→ **WHAT THE EXERCISE ASKS**
Below this line is the material. Write out only its lines from the one containing "microscopy)" through the one containing "heteroblasti", both kept, exactly.

→ **EXTRACTED INFORMATION**
=-=-=
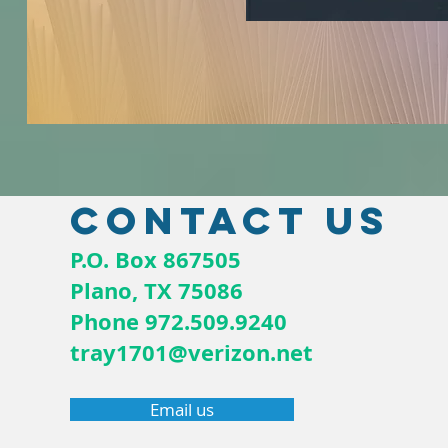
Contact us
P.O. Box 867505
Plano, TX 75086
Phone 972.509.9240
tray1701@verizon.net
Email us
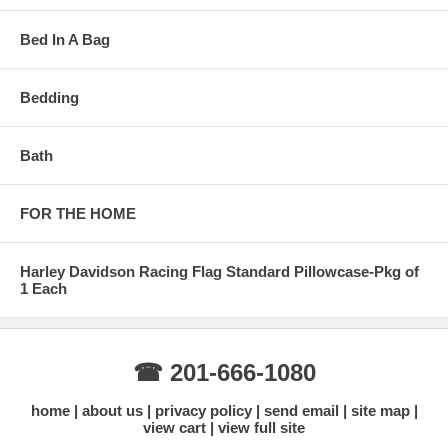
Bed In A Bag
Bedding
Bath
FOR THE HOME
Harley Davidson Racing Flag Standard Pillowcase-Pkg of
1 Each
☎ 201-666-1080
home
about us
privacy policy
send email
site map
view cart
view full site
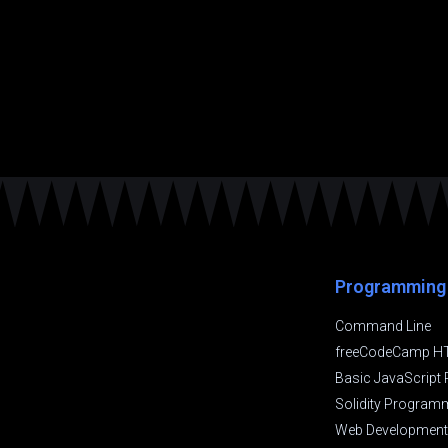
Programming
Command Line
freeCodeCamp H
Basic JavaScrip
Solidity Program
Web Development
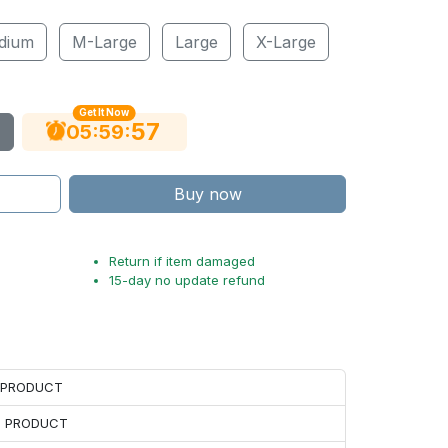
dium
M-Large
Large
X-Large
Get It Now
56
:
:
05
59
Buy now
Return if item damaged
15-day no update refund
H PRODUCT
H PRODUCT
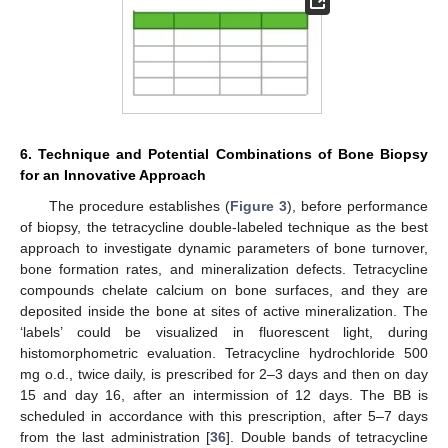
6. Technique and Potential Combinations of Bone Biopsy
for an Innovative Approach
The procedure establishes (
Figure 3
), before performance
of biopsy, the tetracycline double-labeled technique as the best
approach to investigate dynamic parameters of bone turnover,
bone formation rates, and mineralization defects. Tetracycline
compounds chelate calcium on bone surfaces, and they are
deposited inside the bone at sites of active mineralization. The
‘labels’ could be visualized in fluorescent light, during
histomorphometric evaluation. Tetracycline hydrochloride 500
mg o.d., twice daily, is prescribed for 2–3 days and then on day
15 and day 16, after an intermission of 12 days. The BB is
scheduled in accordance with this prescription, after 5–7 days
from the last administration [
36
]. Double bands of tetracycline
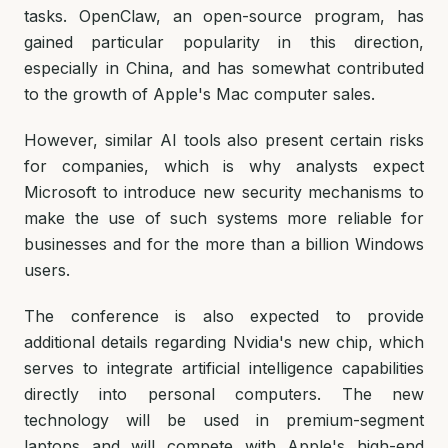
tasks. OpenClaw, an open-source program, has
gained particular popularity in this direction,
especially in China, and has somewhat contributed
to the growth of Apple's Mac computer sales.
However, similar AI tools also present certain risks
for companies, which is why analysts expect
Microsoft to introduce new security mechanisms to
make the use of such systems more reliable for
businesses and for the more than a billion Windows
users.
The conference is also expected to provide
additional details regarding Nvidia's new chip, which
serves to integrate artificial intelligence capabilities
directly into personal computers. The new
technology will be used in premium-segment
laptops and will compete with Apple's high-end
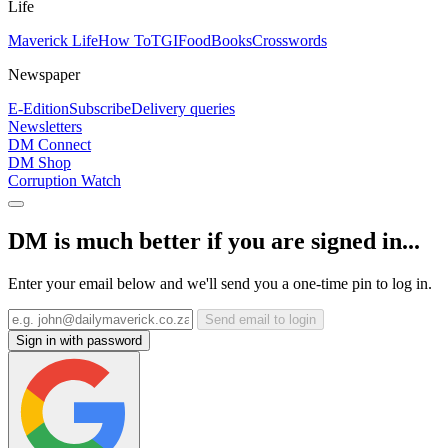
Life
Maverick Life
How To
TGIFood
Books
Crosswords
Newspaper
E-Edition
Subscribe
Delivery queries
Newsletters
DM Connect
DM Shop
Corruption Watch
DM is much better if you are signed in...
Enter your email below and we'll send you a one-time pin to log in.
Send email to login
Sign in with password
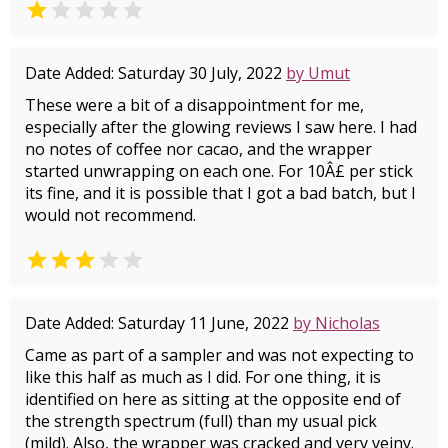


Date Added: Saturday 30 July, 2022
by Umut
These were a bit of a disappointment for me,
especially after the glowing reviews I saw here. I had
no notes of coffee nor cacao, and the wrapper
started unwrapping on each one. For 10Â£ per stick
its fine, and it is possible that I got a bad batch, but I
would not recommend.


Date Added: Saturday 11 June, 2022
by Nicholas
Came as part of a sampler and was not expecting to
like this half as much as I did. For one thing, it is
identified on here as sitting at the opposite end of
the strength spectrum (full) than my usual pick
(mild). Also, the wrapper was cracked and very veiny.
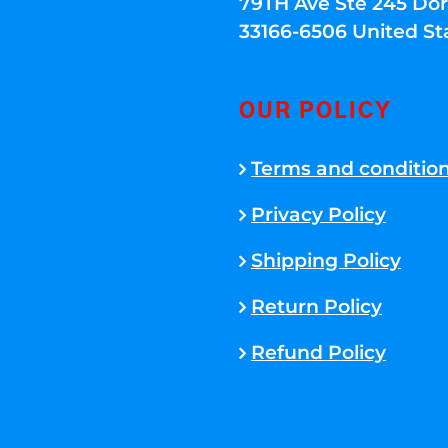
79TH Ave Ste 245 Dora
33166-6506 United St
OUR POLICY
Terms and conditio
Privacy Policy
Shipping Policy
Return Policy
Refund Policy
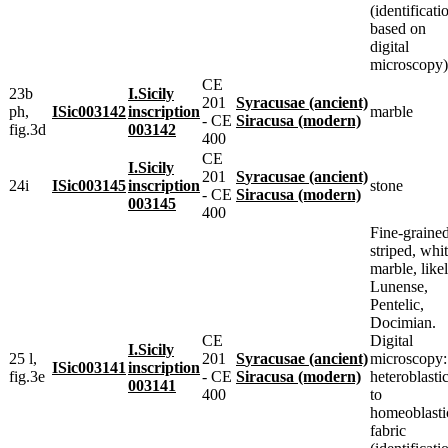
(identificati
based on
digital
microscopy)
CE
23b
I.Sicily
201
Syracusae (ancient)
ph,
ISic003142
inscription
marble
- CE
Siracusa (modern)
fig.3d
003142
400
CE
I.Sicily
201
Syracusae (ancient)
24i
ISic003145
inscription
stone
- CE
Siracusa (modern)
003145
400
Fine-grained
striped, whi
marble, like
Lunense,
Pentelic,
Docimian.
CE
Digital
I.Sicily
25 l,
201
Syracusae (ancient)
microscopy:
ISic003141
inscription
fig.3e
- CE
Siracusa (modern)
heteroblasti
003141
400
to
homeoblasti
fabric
=-=-=
→ **TASK RESPONSE**
microscopy)
CE
23b
I.Sicily
201
Syracusae (ancient)
ph,
ISic003142
inscription
marble
- CE
Siracusa (modern)
fig.3d
003142
400
CE
I.Sicily
201
Syracusae (ancient)
24i
ISic003145
inscription
stone
- CE
Siracusa (modern)
003145
400
Fine-grained
striped, whi
marble, like
Lunense,
Pentelic,
Docimian.
CE
Digital
I.Sicily
25 l,
201
Syracusae (ancient)
microscopy:
ISic003141
inscription
fig.3e
- CE
Siracusa (modern)
heteroblasti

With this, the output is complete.